Search the data for the word "Cookies" and copy every line where it occurs.

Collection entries
===============
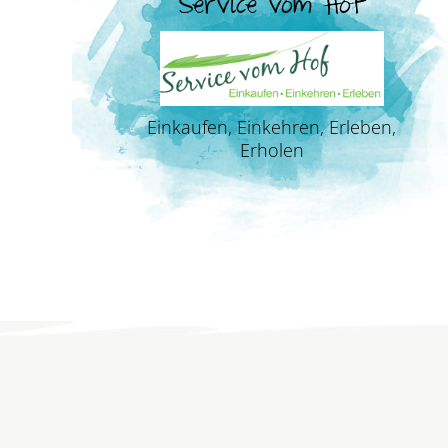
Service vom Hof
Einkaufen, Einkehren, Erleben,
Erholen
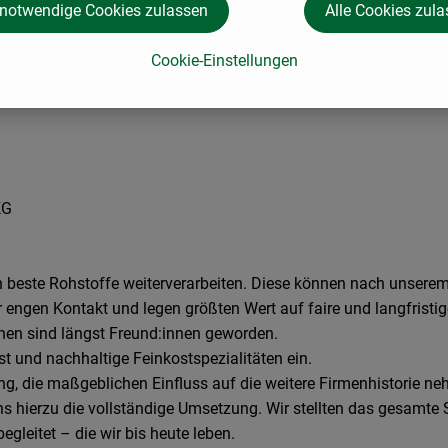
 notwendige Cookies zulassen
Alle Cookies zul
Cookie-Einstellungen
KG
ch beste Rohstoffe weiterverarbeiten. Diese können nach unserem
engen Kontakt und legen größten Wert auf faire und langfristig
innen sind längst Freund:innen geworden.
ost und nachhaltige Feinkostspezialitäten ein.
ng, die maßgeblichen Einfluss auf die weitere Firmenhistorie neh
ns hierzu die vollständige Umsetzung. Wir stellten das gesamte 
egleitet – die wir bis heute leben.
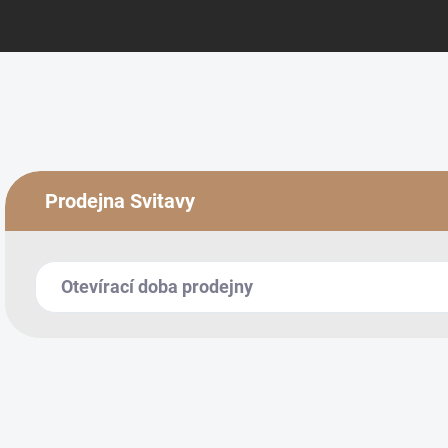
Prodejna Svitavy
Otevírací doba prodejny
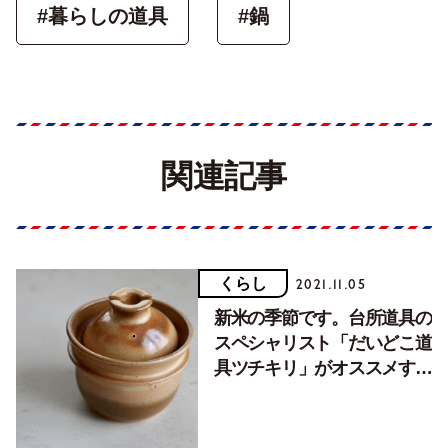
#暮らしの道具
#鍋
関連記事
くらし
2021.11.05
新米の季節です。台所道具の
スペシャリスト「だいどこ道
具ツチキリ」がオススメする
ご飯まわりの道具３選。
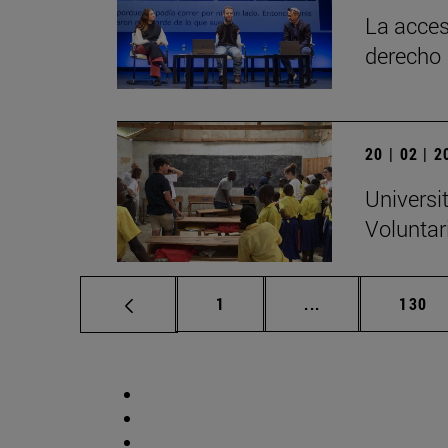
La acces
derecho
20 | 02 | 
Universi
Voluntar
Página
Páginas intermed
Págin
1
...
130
===============
WRITTEN SOLUTION ▸
 notwendige Cookies zulassen
Alle Cookies zul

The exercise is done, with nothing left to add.